Батюшка перевернул фото и сказал самому себе: - талантливо снято, - на обороте же фотографии была размашистая подпись «О д и н и з в о с е м н а д ц а т и...».

Рисунок штрихом и фото были схожи обликом, разнились надписи, точнее, почерки. Почувствовав вновь равновесие духа, он попытался лишь открыть сердечко, однако створки не поддавались, тогда надел очки и понял, что кулон из литого золота.
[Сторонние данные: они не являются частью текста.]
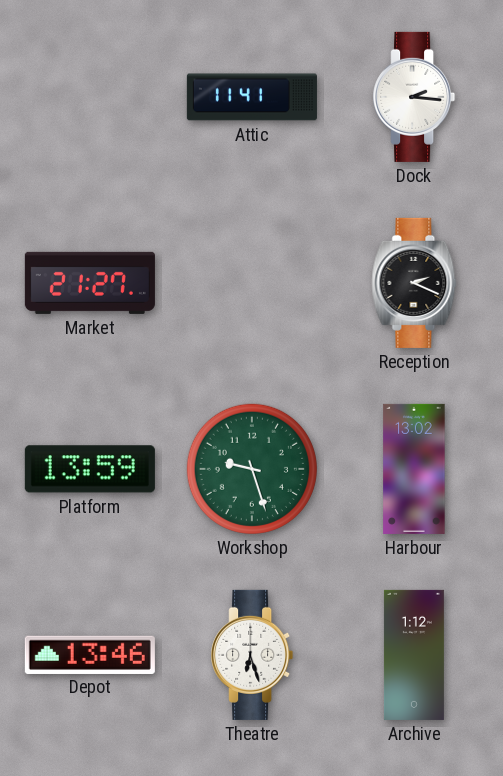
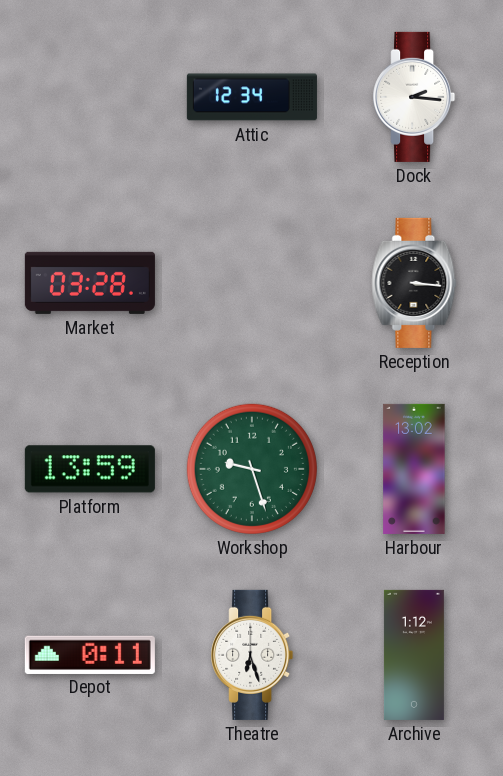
Attic: 11:41 -> 12:34
Market: 21:27 -> 03:28
Reception: 2:19 -> 3:16
Depot: 13:46 -> 0:11
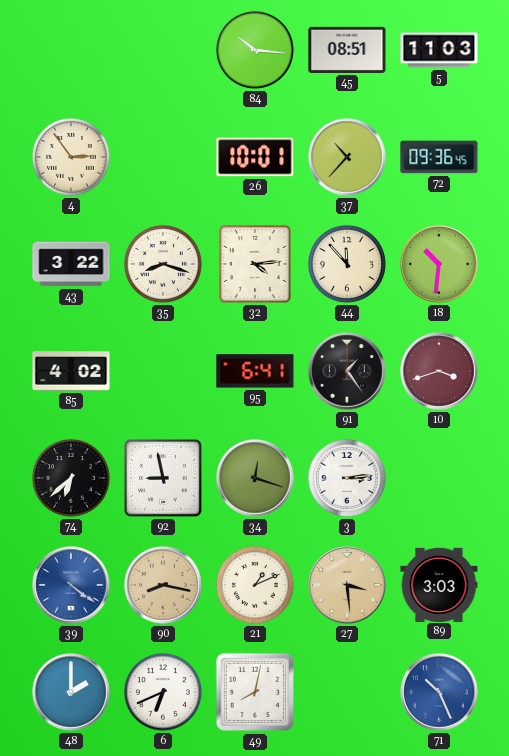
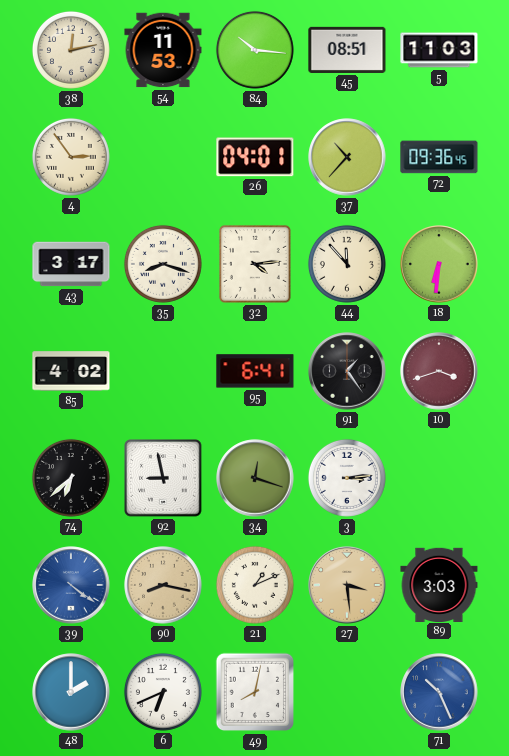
38: none -> 12:13
54: none -> 11:53
26: 10:01 -> 04:01
43: 3:22 -> 3:17
18: 10:31 -> 6:31
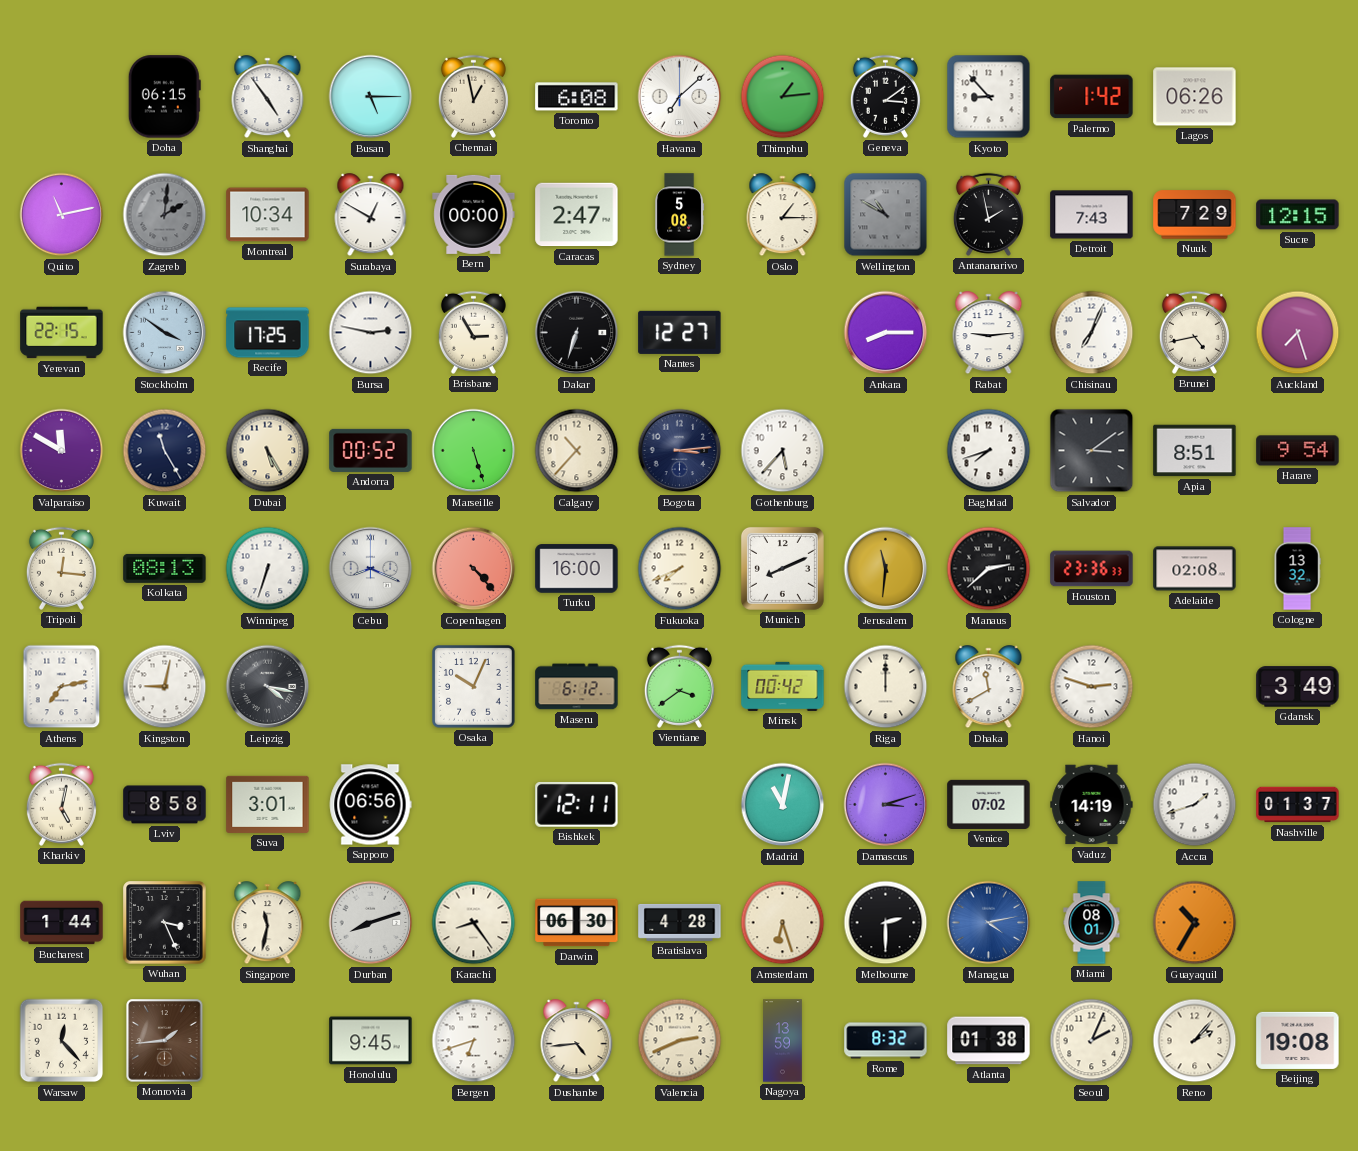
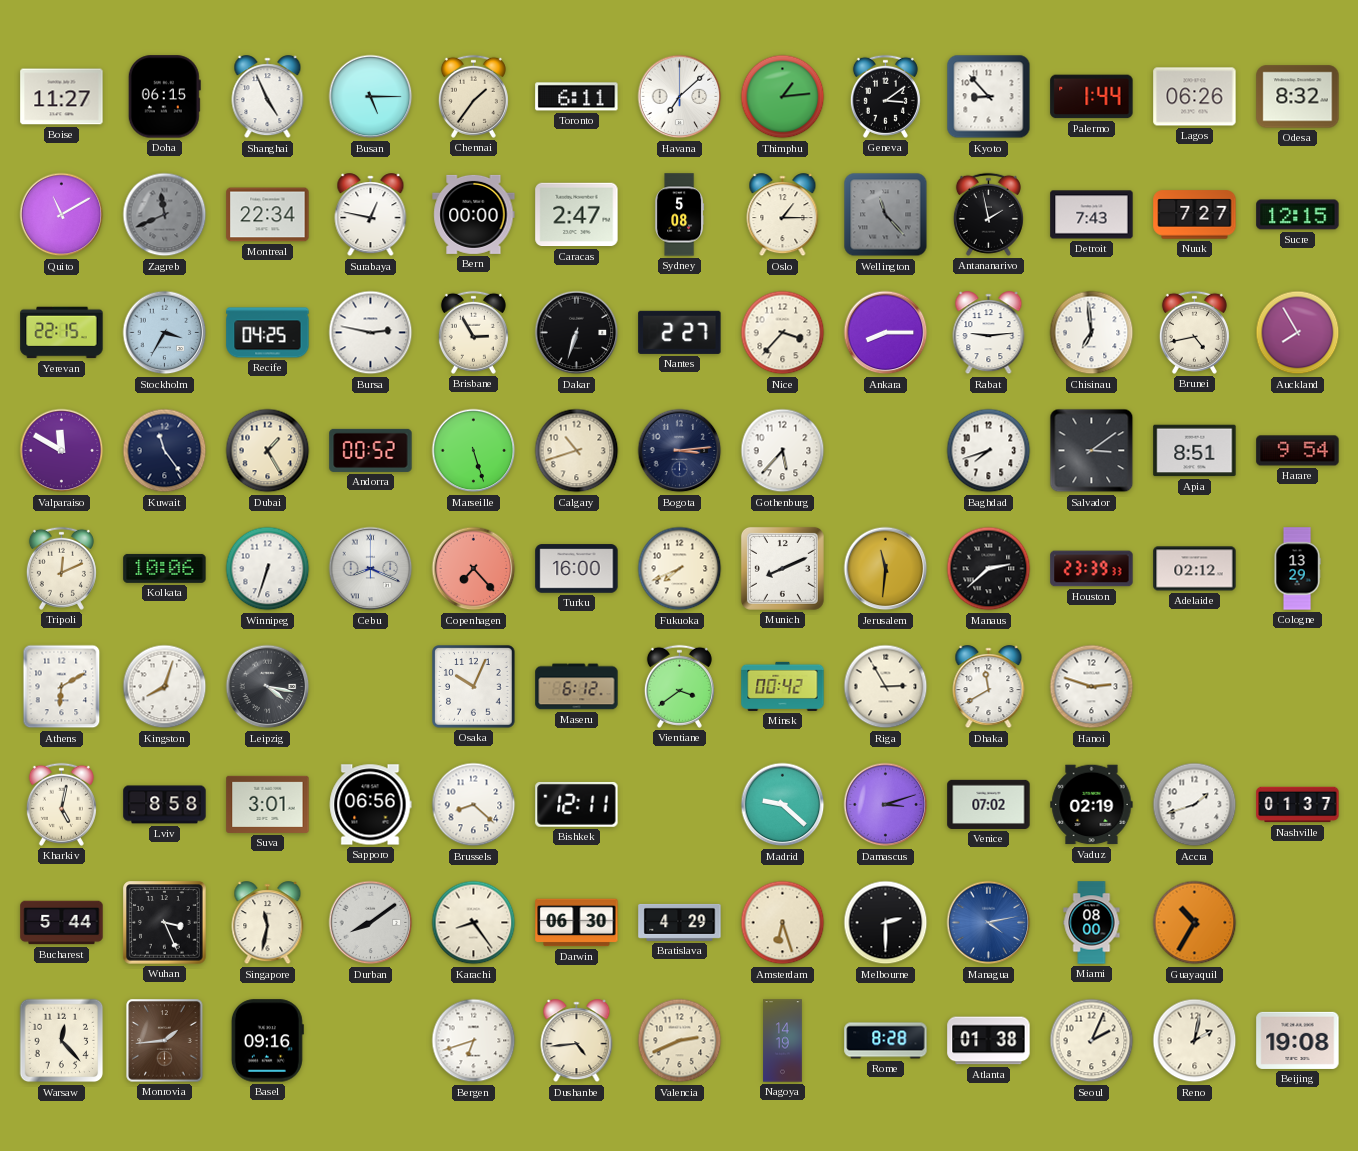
Boise: none -> 11:27
Shanghai: 4:54 -> 4:56
Chennai: 12:58 -> 1:36
Toronto: 6:08 -> 6:11
Palermo: 1:42 -> 1:44
Odesa: none -> 8:32
Quito: 11:13 -> 11:10
Zagreb: 2:01 -> 11:41
Montreal: 10:34 -> 22:34
Surabaya: 12:50 -> 12:47
Wellington: 10:50 -> 11:23
Nuuk: 7:29 -> 7:27
Stockholm: 3:51 -> 3:35
Recife: 17:25 -> 04:25
Nantes: 12:27 -> 2:27
Nice: none -> 3:37
Chisinau: 7:04 -> 6:59
Auckland: 7:27 -> 7:55
Kuwait: 11:25 -> 11:24
Dubai: 5:25 -> 1:25
Calgary: 10:37 -> 10:42
Tripoli: 12:16 -> 12:11
Kolkata: 08:13 -> 10:06
Copenhagen: 4:23 -> 7:23
Houston: 23:36 -> 23:39
Adelaide: 02:08 -> 02:12
Cologne: 13:32 -> 13:29
Athens: 7:13 -> 6:10
Kingston: 9:02 -> 8:03
Riga: 12:00 -> 2:55
Gdansk: 3:49 -> none
Brussels: none -> 8:22
Madrid: 11:02 -> 9:22
Vaduz: 14:19 -> 02:19
Bucharest: 1:44 -> 5:44
Durban: 8:12 -> 8:09
Bratislava: 4:28 -> 4:29
Miami: 08:01 -> 08:00
Basel: none -> 09:16
Honolulu: 9:45 -> none
Nagoya: 13:59 -> 14:19
Rome: 8:32 -> 8:28
Reno: 2:07 -> 2:02
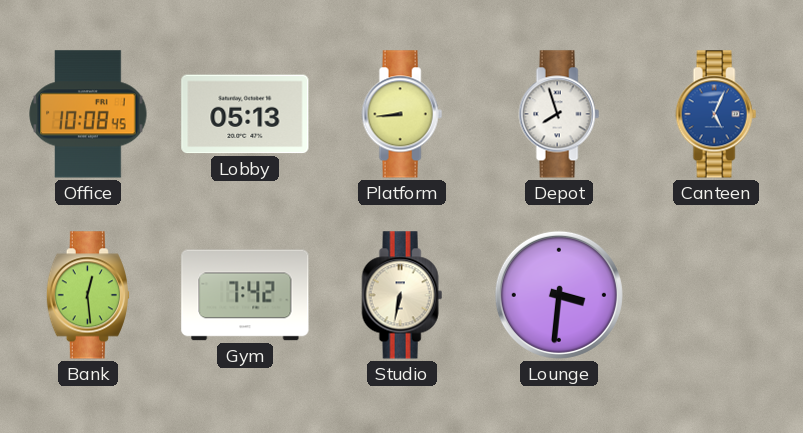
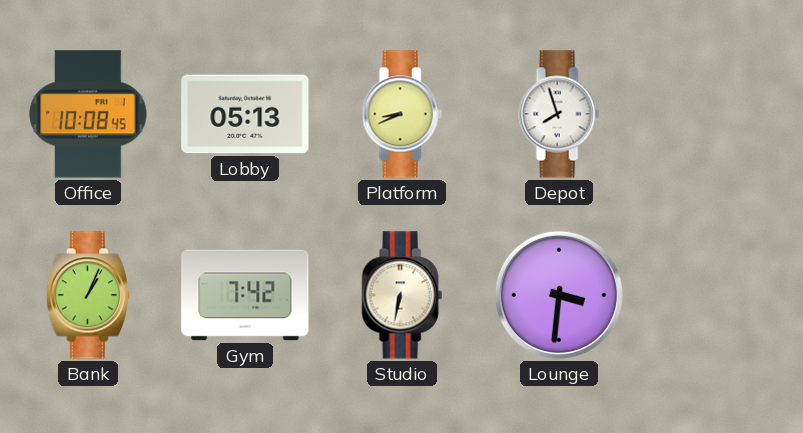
Platform: 8:44 -> 8:41
Canteen: 5:04 -> none
Bank: 12:29 -> 1:04
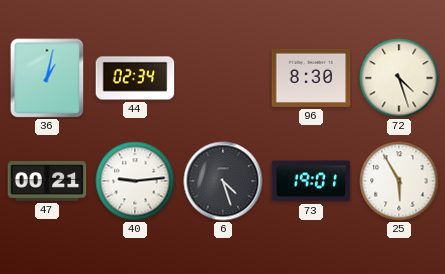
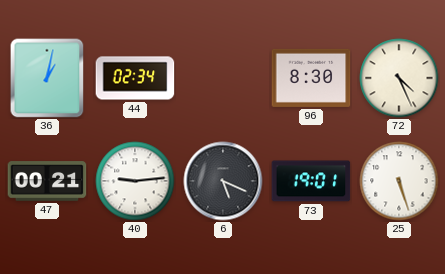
72: 4:27 -> 4:26
6: 4:27 -> 5:19
25: 5:55 -> 5:27
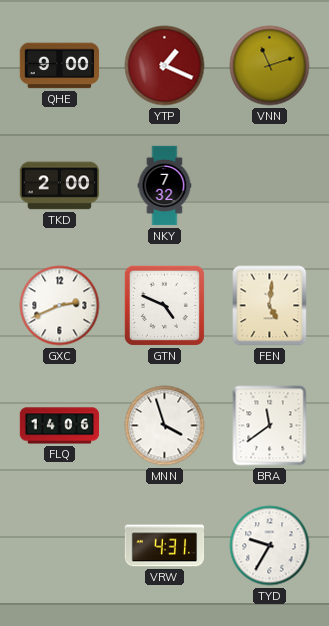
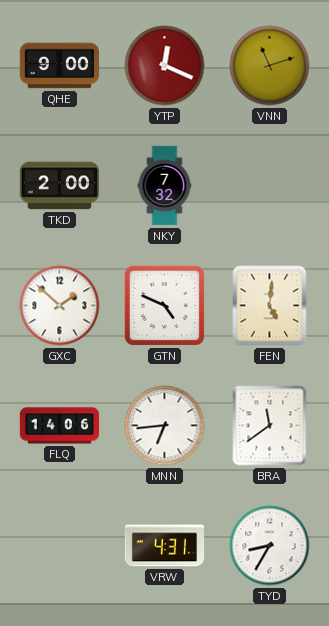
YTP: 1:19 -> 12:19
GXC: 2:41 -> 1:52
MNN: 3:57 -> 6:44
TYD: 9:35 -> 8:35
Словно, чего-то опасаясь, он всё сложил в бумажный кармашек, захлопнул дневник, оставалось только предполагать, что журналистка шла к нему с чем-то очень важным, может, спешила поделиться смятением души. Отец Александр глубоко вздохнул - ведь, к сожалению, даже и сейчас не мог вспомнить её имя. Единственно, что он знал и то не совсем был уверен, что она работала на полустанке в местной редакции и ходила в его церквушку. Заблеяла козочка, он спохватился, что пора кормить живность, выдвинул нижний ящичек серванта, положил дневник, набросил на рясу старую фуфайку и вышел под моросящий дождь, открыл сарайчик.

- Ну что, красатулечка, замаялась? - он обмахнул шею козочки поводком с колокольчиком и вывел на воздух.